Burgers equation with sinusoidal bump initial data

Indeed, the characteristic curves $x = \phi(x_0) t + x_0$ along which $u = \phi(x_0)$ is constant are shown below:

Until characteristics intersect, the solution of the PDE is given by the method of characteristics, i.e. by solving $u = \phi(x-ut)$ numerically (I don't know any closed form expression). The breaking time $t_b$ where the solution becomes multi-valued can be computed as described in this post: $$ t_b = \frac{-1}{\inf \phi'} = \frac{1}{\pi} \approx 0.32 . $$ The speed of shock $\dot x_s$ satisfies the Rankine-Hugoniot condition $$ \dot x_s = \frac{1}{2}\big(\tilde u(x_s,t) + 0\big), \qquad x_s(1/\pi) = 1 $$ where $\tilde u(x_s,t)$ solves $\tilde u = \phi(x_s-\tilde ut)$. Hence, it is not easy to compute the shock trajectory $x_s(t)$ analytically in the present case. However, it is possible to derive some analytical expressions if the sinusoidal bump is replaced by a polynomial bump, e.g. the parabola $x\mapsto 4x(1-x)$ or the triangular function $x\mapsto 1-|2x-1|$ displayed below

This is more a comment than an answer, but not possible to edit with the figure in the comments section.

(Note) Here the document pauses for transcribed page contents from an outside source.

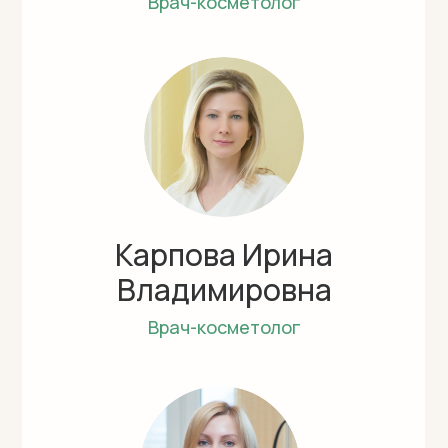
Врач-косметолог
Карпова Ирина
Владимировна
Врач-косметолог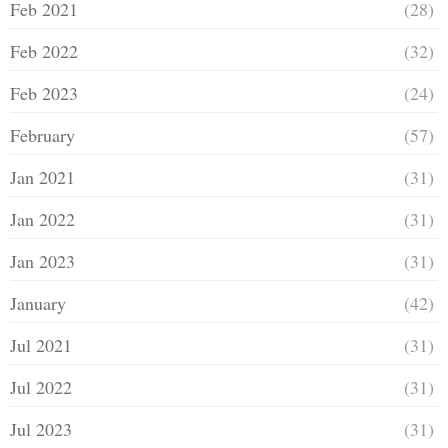
Feb 2021
(28)
Feb 2022
(32)
Feb 2023
(24)
February
(57)
Jan 2021
(31)
Jan 2022
(31)
Jan 2023
(31)
January
(42)
Jul 2021
(31)
Jul 2022
(31)
Jul 2023
(31)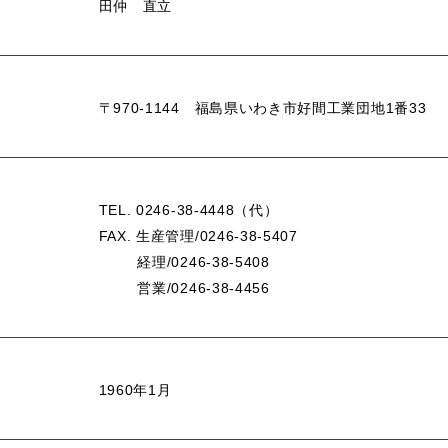
田仲 直立
〒970-1144 福島県いわき市好間工業団地1番33
TEL. 0246-38-4448（代）
FAX. 生産管理/0246-38-5407
経理/0246-38-5408
営業/0246-38-4456
1960年1月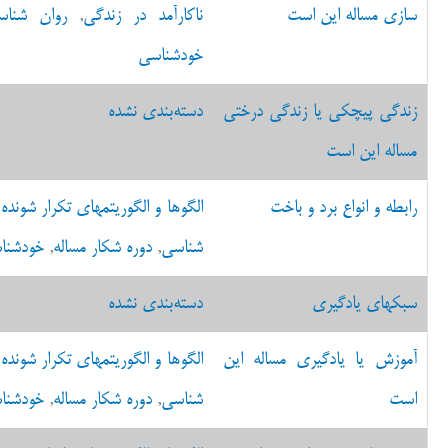
سازی مساله این است
ناکارآمد در زندگی
,
روان شناس
خودشناسی
زندگی پیچکی یا زندگی درختی
دسته‌بندی نشده
مساله این است
رابطه و انواع برد و باخت
الگوها و الگوریتمهای تکرار شونده 
شناسی
,
دوره شکار مساله
,
خودشنا
سبکهای یادگیری
دسته‌بندی نشده
آموزش یا یادگیری مساله این
الگوها و الگوریتمهای تکرار شونده 
است
شناسی
,
دوره شکار مساله
,
خودشنا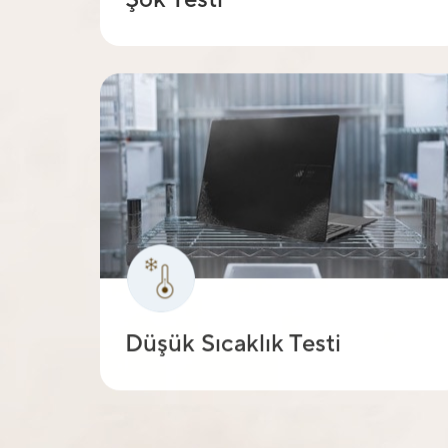
Düşük Sıcaklık Testi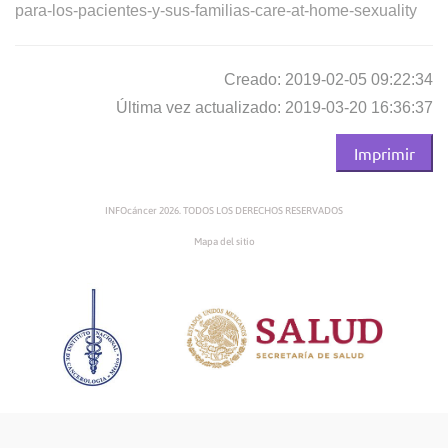
para-los-pacientes-y-sus-familias-care-at-home-sexuality
Creado: 2019-02-05 09:22:34
Última vez actualizado: 2019-03-20 16:36:37
Imprimir
INFOcáncer 2026. TODOS LOS DERECHOS RESERVADOS
Mapa del sitio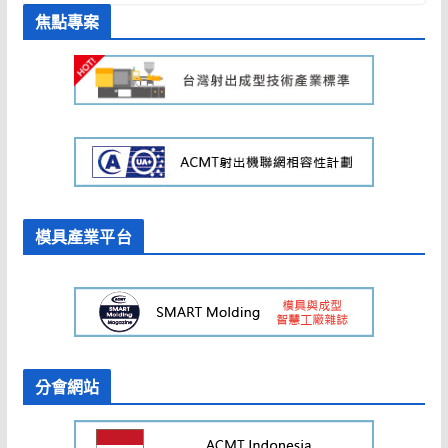
焦點專案
模具產業平台
分會網站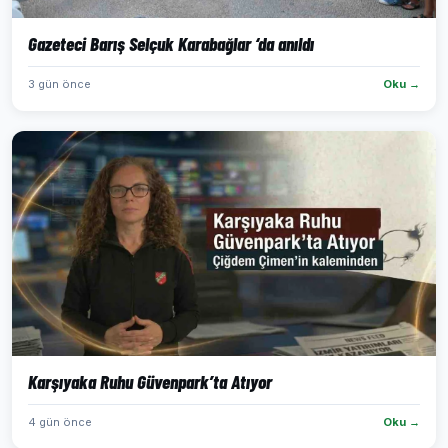
Gazeteci Barış Selçuk Karabağlar ‘da anıldı
3 gün önce
Oku →
Karşıyaka Ruhu Güvenpark’ta Atıyor
4 gün önce
Oku →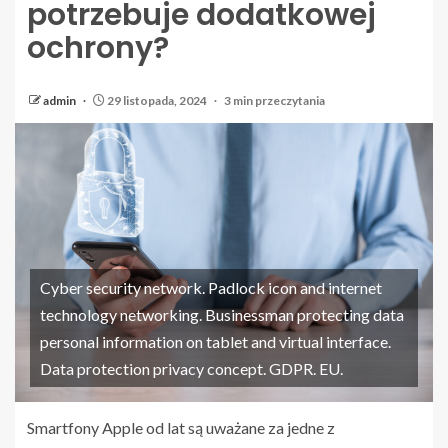
potrzebuje dodatkowej
ochrony?
admin
29 listopada, 2024
3 min przeczytania
Cyber security network. Padlock icon and internet
technology networking. Businessman protecting data
personal information on tablet and virtual interface.
Data protection privacy concept. GDPR. EU.
Smartfony Apple od lat są uważane za jedne z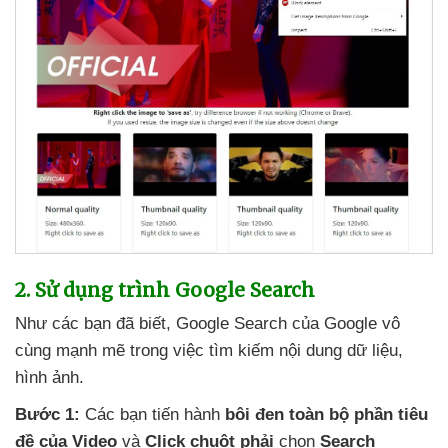
2
. Sử dụng trình Google Search
Như
các bạn
đã biết
, Google Search
của Google vô
cùng mạnh mẽ trong việc tìm kiếm nội dung dữ liệu
,
hình ảnh.
Bước 1:
Các bạn tiến hành
bôi đen toàn bộ phần tiêu
đề
của Video
và
Click chuột phải
chọn
Search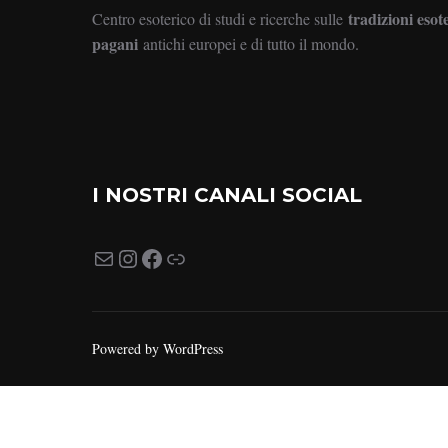
tradizioni esot
Centro esoterico di studi e ricerche sulle
pagani
antichi europei e di tutto il mondo.
I NOSTRI CANALI SOCIAL
Powered by WordPress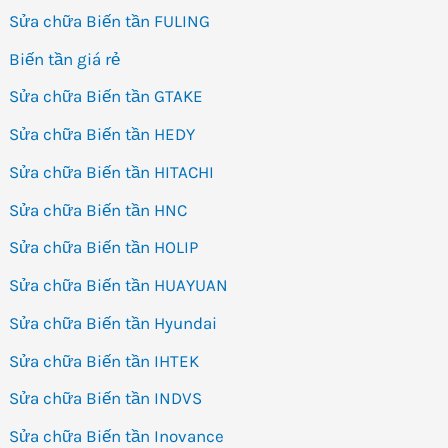
Sửa chữa Biến tần FULING
Biến tần giá rẻ
Sửa chữa Biến tần GTAKE
Sửa chữa Biến tần HEDY
Sửa chữa Biến tần HITACHI
Sửa chữa Biến tần HNC
Sửa chữa Biến tần HOLIP
Sửa chữa Biến tần HUAYUAN
Sửa chữa Biến tần Hyundai
Sửa chữa Biến tần IHTEK
Sửa chữa Biến tần INDVS
Sửa chữa Biến tần Inovance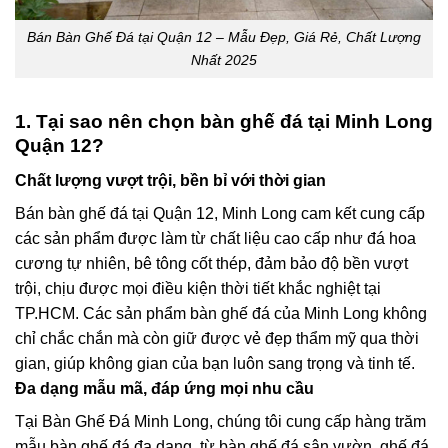
Bán Bàn Ghế Đá tại Quận 12 – Mẫu Đẹp, Giá Rẻ, Chất Lượng
Nhất 2025
1. Tại sao nên chọn bàn ghế đá tại Minh Long
Quận 12?
Chất lượng vượt trội, bền bỉ với thời gian
Bán bàn ghế đá tại Quận 12
, Minh Long cam kết cung cấp
các sản phẩm được làm từ chất liệu cao cấp như
đá hoa
cương tự nhiên
,
bê tông cốt thép
, đảm bảo độ bền vượt
trội, chịu được mọi điều kiện thời tiết khắc nghiệt tại
TP.HCM. Các sản phẩm bàn ghế đá của Minh Long không
chỉ chắc chắn mà còn giữ được vẻ đẹp thẩm mỹ qua thời
gian, giúp không gian của bạn luôn sang trọng và tinh tế.
Đa dạng mẫu mã, đáp ứng mọi nhu cầu
Tại
Bàn Ghế Đá Minh Long
, chúng tôi cung cấp hàng trăm
mẫu bàn ghế đá đa dạng, từ
bàn ghế đá sân vườn
,
ghế đá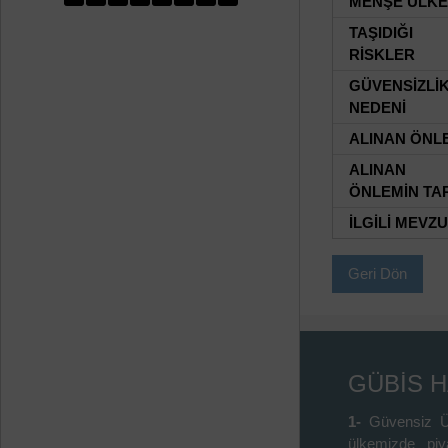
MENŞE ÜLKE
TAŞIDIĞI
RİSKLER
GÜVENSİZLİ
NEDENİ
ALINAN ÖNL
ALINAN
ÖNLEMİN TAR
İLGİLİ MEVZ
Geri Dön
GÜBİS 
1-
Güvensiz Ü
ülkemizde piy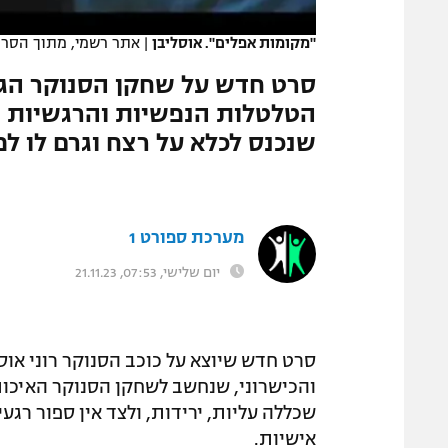
המגזין
"מקומות אפלים". אוסליבן
|
אתר רשמי, מתוך הסרט ב"אמזון e Edge of Everything
סרט חדש על שחקן הסנוקר הגד
הטלטלות הנפשיות והרגשיות של 
שנכנס לכלא על רצח וגרם לו לפ
מערכת ספורט 1
יום שלישי, 07:53, 21.11.23
סרט חדש שיוצא על כוכב הסנוקר רוני או
והכישרוני, שנחשב לשחקן הסנוקר האיכותי
שכללה עליות, ירידות, ולצד אין ספור רגע
אישיות.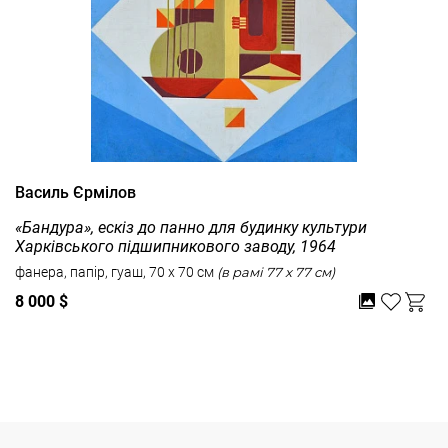
Василь Єрмілов
«Бандура», ескіз до панно для будинку культури
Харківського підшипникового заводу, 1964
фанера, папір, гуаш, 70 x 70 см
(в рамі 77 x 77 см)
8 000 $
Дивитись усі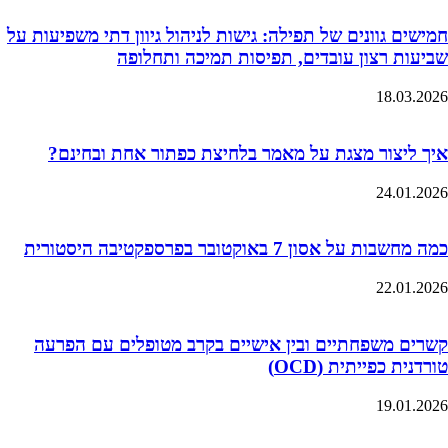
חמישים גוונים של תפילה: גישות לניהול גיוון דתי משפיעות על
שביעות רצון עובדים, תפיסות תמיכה ותחלופה
18.03.2026
איך ליצור מצגת על מאמר בלחיצת כפתור אחת ובחינם?
24.01.2026
כמה מחשבות על אסון 7 באוקטובר בפרספקטיבה היסטורית
22.01.2026
קשרים משפחתיים ובין אישיים בקרב מטופלים עם הפרעה
טורדנית כפייתית (OCD)
19.01.2026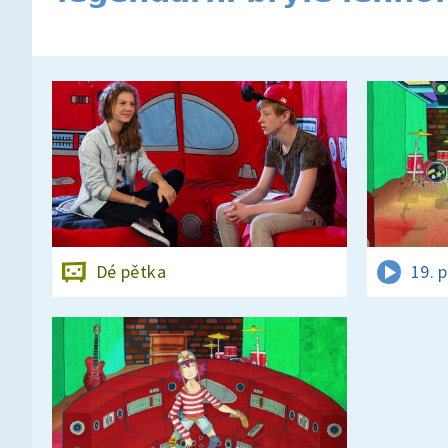
Dé pětka
19. 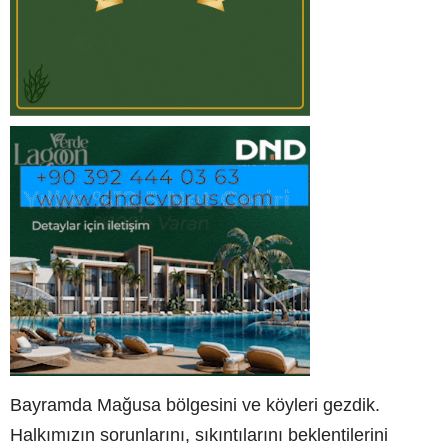
Bayramda Mağusa bölgesini ve köyleri gezdik.
Halkımızın sorunlarını, sıkıntılarını beklentilerini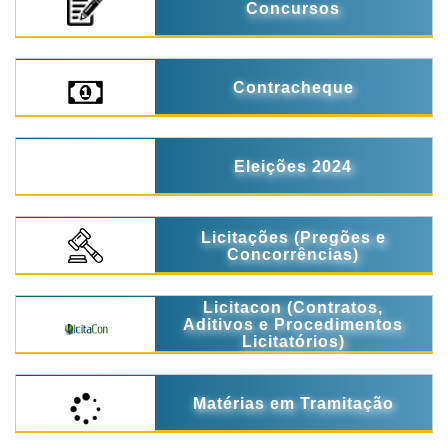
Concursos
Contracheque
Eleições 2024
Licitações (Pregões e
Concorrências)
Licitacon (Contratos,
Aditivos e Procedimentos
Licitatórios)
Matérias em Tramitação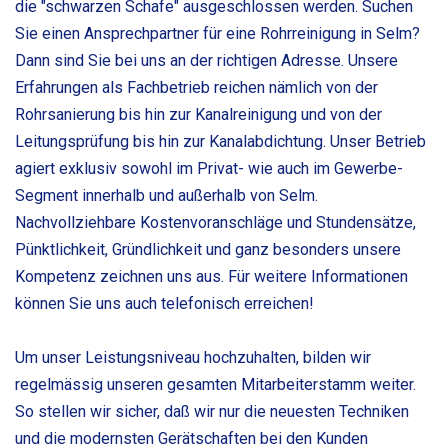
die "schwarzen Schafe" ausgeschlossen werden. Suchen
Sie einen Ansprechpartner für eine Rohrreinigung in Selm?
Dann sind Sie bei uns an der richtigen Adresse. Unsere
Erfahrungen als Fachbetrieb reichen nämlich von der
Rohrsanierung bis hin zur Kanalreinigung und von der
Leitungsprüfung bis hin zur Kanalabdichtung. Unser Betrieb
agiert exklusiv sowohl im Privat- wie auch im Gewerbe-
Segment innerhalb und außerhalb von Selm.
Nachvollziehbare Kostenvoranschläge und Stundensätze,
Pünktlichkeit, Gründlichkeit und ganz besonders unsere
Kompetenz zeichnen uns aus. Für weitere Informationen
können Sie uns auch telefonisch erreichen!
Um unser Leistungsniveau hochzuhalten, bilden wir
regelmässig unseren gesamten Mitarbeiterstamm weiter.
So stellen wir sicher, daß wir nur die neuesten Techniken
und die modernsten Gerätschaften bei den Kunden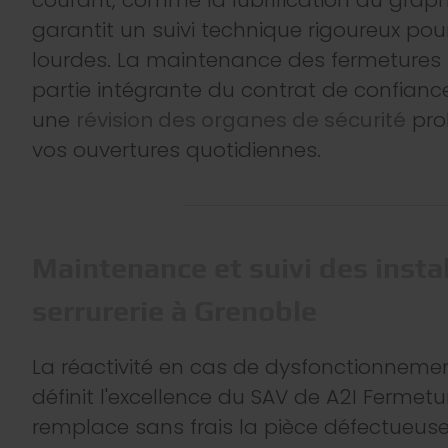
garantit un suivi technique rigoureux pou
lourdes. La maintenance des fermetures
partie intégrante du contrat de confiance.
une
révision des organes de sécurité
prol
vos ouvertures quotidiennes.
Maintenance et suivi des insta
serrurerie à Grenoble
La réactivité en cas de dysfonctionneme
définit l'excellence du SAV de A2I Fermetu
remplace sans frais la pièce défectueuse, 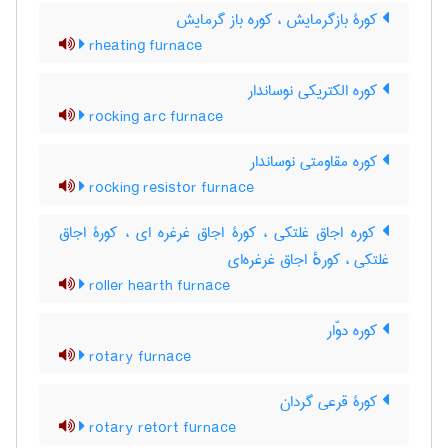
کورۀ بازگرمایش ، کوره باز گرمایش
rheating furnace
کوره الکتریکی نوساندار
rocking arc furnace
کوره مقاومتی نوساندار
rocking resistor furnace
کوره اجاق غلتکی ، کورۀ اجاق غرغره ای ، کورۀ اجاق
غلتکی ، کورهٔ اجاق غرغره‌ای
roller hearth furnace
کوره دوّار
rotary furnace
کورۀ قرعی گردان
rotary retort furnace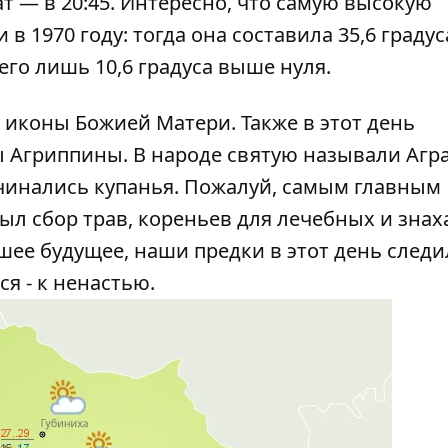
ат — в 20:45. Интересно, что самую высокую
в 1970 году: тогда она составила 35,6 граду
его лишь 10,6 градуса выше нуля.
 иконы Божией Матери. Также в этот день
 Агриппины. В народе святую называли Агр
ачинались купанья. Пожалуй, самым главным
л сбор трав, кореньев для лечебных и знах
шее будущее, наши предки в этот день следи
я - к ненастью.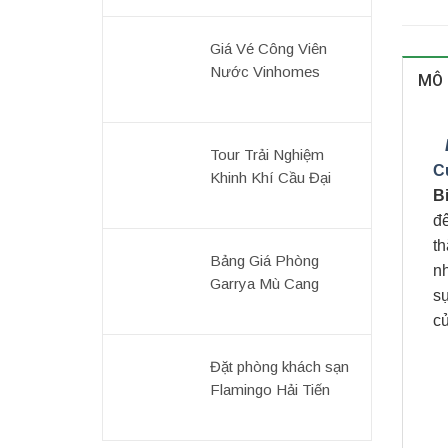
Nghiệm Tour Du
Lịch1ngày
Giá Vé Công Viên
Nước Vinhomes
MÔ
Oceanpak3 ~ Review
Kinh Nghiệm Du Lịch
Tour Trải Nghiệm
C
Khinh Khí Cầu Đại
B
Lải Thú Vị
đê
t
Bảng Giá Phòng
nh
Garrya Mù Cang
s
Chải Resort ! Review
c
Kinh Nghiệm Du Lịch
Đặt phòng khách sạn
Flamingo Hải Tiến
Resort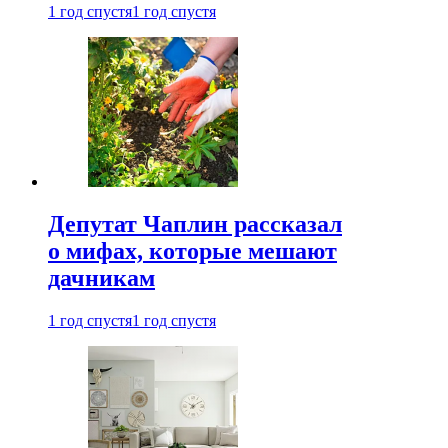
1 год спустя
1 год спустя
Депутат Чаплин рассказал
о мифах, которые мешают
дачникам
1 год спустя
1 год спустя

It is easier to see when the solution $u(x,t)$ becomes multivalued on the graph $u(x)$ at various $t$ than on the graph $x(t)$ at various $u$ :

Of course, the solution is on the form of implicit equation : $$u=\sin\left(\pi(x-t\,u) \right)$$ It is very easy to plot the above curves, without having $u(x,t)$ explicitly. The trick is explained in : plot solution that becomes multivalued

Plot the two branches : $\quad x(u)=\frac{1}{\pi}\sin^{-1}(u)+t\,u\quad$ and $\quad x(u)=\frac{1}{\pi}(\pi-\sin^{-1}(u))+t\,u$ .